Son kulacı atmak
Hani derler ya, bu bir kabus ve uyanmak gerek.
Kayserispor maçı belki de sezonun en kritik maçlarından biriydi.
Özellikle Gümüşhanespor karşısında alınan mağlubiyet sonrası en dibi yaşayan bir takımın bir anda toparlanmasını beklemek hayalden öteydi.
Nitekim öyle de oldu.
Maçın ilk yarısını her ne kadar 1-0 önde kapatsa da Trabzonspor'un verimliliği neredeyse yoktu.
Bu verimlilik ikinci yarıda daha da düştü ki bu dakikalarda Kayserispor'un atakları ve tartışmalı pozisyonlar da ortaya çıktı.
Sahada nerede durdukları belli olmayan, rakibin baskısı karşısında kontrataklarla dahi olsa pozisyon üretemeyen Trabzonspor'un oyuncularının formanın ağırlığına yakışır bir görüntü sergileyemediği bir gerçek.
Yine de alınan galibiyet; boğulmak üzere olan bir kişinin son kez sudan kafasını çıkararak aldığı bir nefes, attığı bir kulaç kadar değerliydi.

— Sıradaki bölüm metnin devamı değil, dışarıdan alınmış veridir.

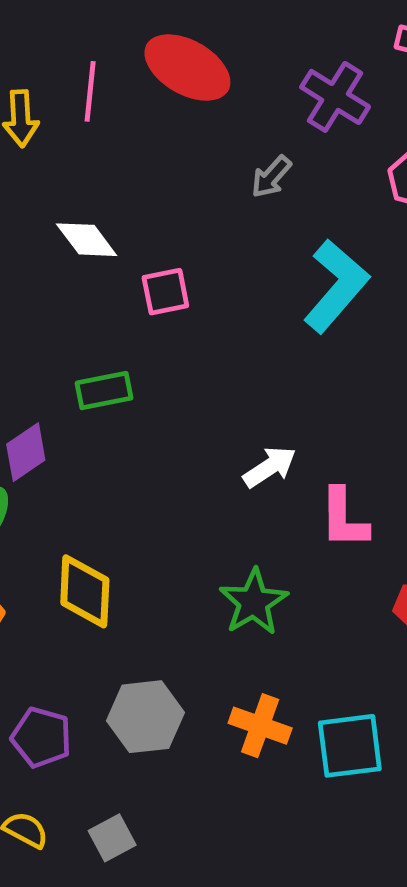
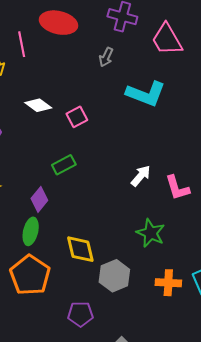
cyan L-shape: (336, 286) -> (146, 94), turned 87
gray hexagon: (145, 717) -> (114, 276), moved

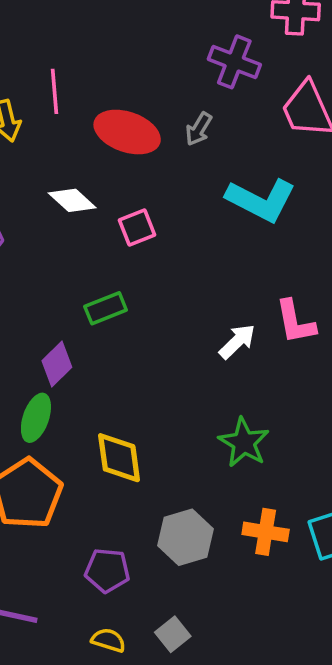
red ellipse: (58, 23) -> (127, 132), moved
pink L-shape: (177, 188) -> (295, 322), moved
gray hexagon: (114, 276) -> (185, 537), moved

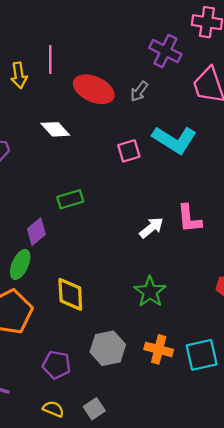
pink square: (137, 228) -> (129, 151), moved

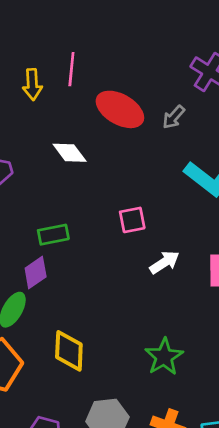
pink square: (129, 151) -> (132, 220), moved
green rectangle: (70, 199) -> (53, 235), moved
white arrow: (151, 228) -> (164, 262), moved

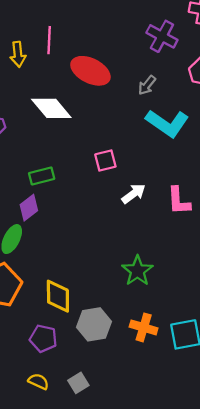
gray arrow: (174, 117) -> (147, 85), moved
white diamond: (70, 153) -> (51, 108), size x1.4
yellow diamond: (69, 351) -> (58, 296), moved

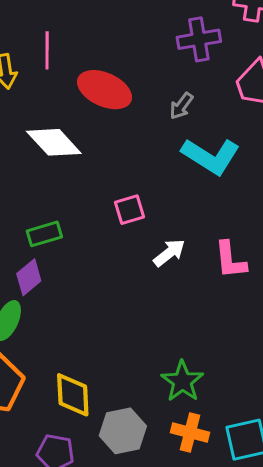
purple cross: (162, 36) -> (199, 39), turned -36
green star: (137, 271) -> (182, 381), moved

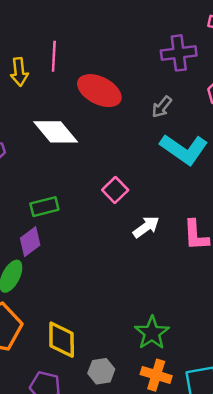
pink square: (129, 210) -> (115, 190), turned -30
gray hexagon: (123, 431) -> (101, 371), size x0.7

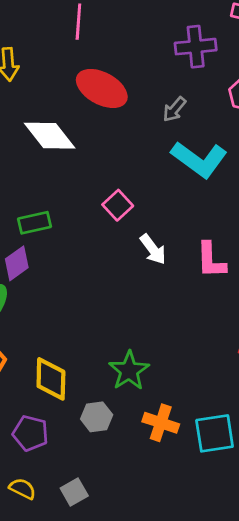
pink line: (54, 56) -> (78, 22), moved
white arrow: (146, 227) -> (153, 249), turned 88
green star: (152, 333) -> (129, 371), moved

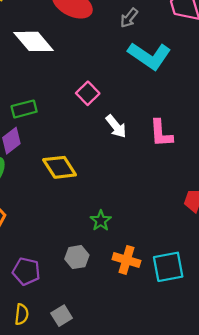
green star: (129, 371) -> (101, 221), size x0.7
yellow diamond: (51, 379) -> (60, 167), moved, turned -32
yellow semicircle: (23, 489) -> (22, 314), turned 72

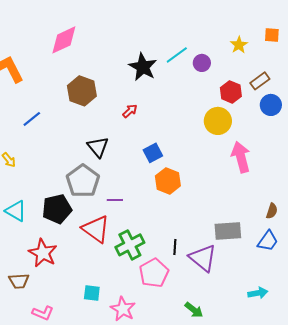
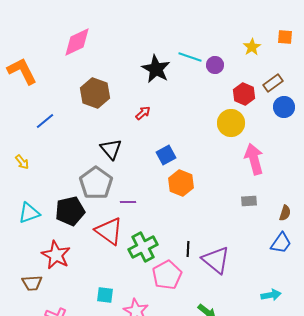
cyan line: (177, 55) -> (190, 57), turned 55
cyan triangle: (16, 211) -> (29, 213), turned -50
gray rectangle: (228, 231) -> (249, 201), moved, size x0.6

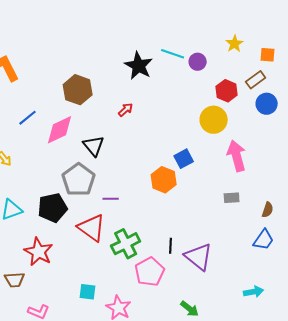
orange square: (285, 37) -> (268, 55), moved
pink diamond: (77, 42) -> (60, 130), moved
blue square: (166, 155) -> (184, 159), moved

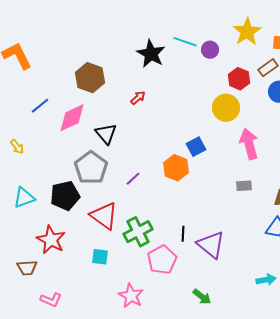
yellow star: (235, 44) -> (247, 32), size x1.6
purple line: (111, 199) -> (133, 179), moved, turned -42
cyan square: (88, 292) -> (100, 257), moved

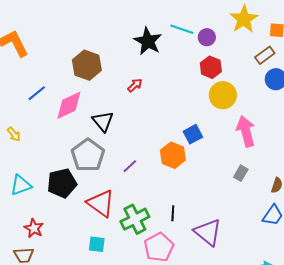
red hexagon: (239, 79) -> (211, 67), moved
gray rectangle: (244, 186) -> (241, 173), turned -56
black line: (183, 234) -> (173, 213), moved
red star: (51, 240) -> (34, 228), moved, size x0.7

Kayseri cephesi ise özellikle ikinci yarıdaki pozisyon zenginliğini ilerleyen haftalara taşıyabilirse ve devre arasında özellikle ofansif hattını zenginleştirebilirse ligin dirençli takımları arasında yer alabilir.

Dostluk görüntüleri 
Kayserispor ile Trabzonspor arasında oynanan maçı yorumlarken iki takım tribünleri arasındaki dostluğu es geçmek olmaz.
Türkiye liglerinde çok alışık olmadığımız bu dostluk belki kulüpler düzeyinde değil ama taraftar düzeyinde o kadar fazla ki Kayseri taraftarı Trabzonspor atkısı, bordo-mavili taraftarlar ise sarı-kırmızılı takımın atkısını takarak maçı izliyorlar.
Türk futbolunda artık sıkça görmek istediğimiz bu durumun Anadolu kardeşliği adı altında yapılıyor olması da önümüzdeki günlerde daha fazla kulübün bu dostluk etrafında buluşmasına ön ayak olacak gibi gözüküyor.
Karşılaşmanın Hakem Serkan Çınar'ın da Kayserispor lehine olan bazı pozisyonlarda hata yaptığını da söylemeden geçemeyeceğim.
.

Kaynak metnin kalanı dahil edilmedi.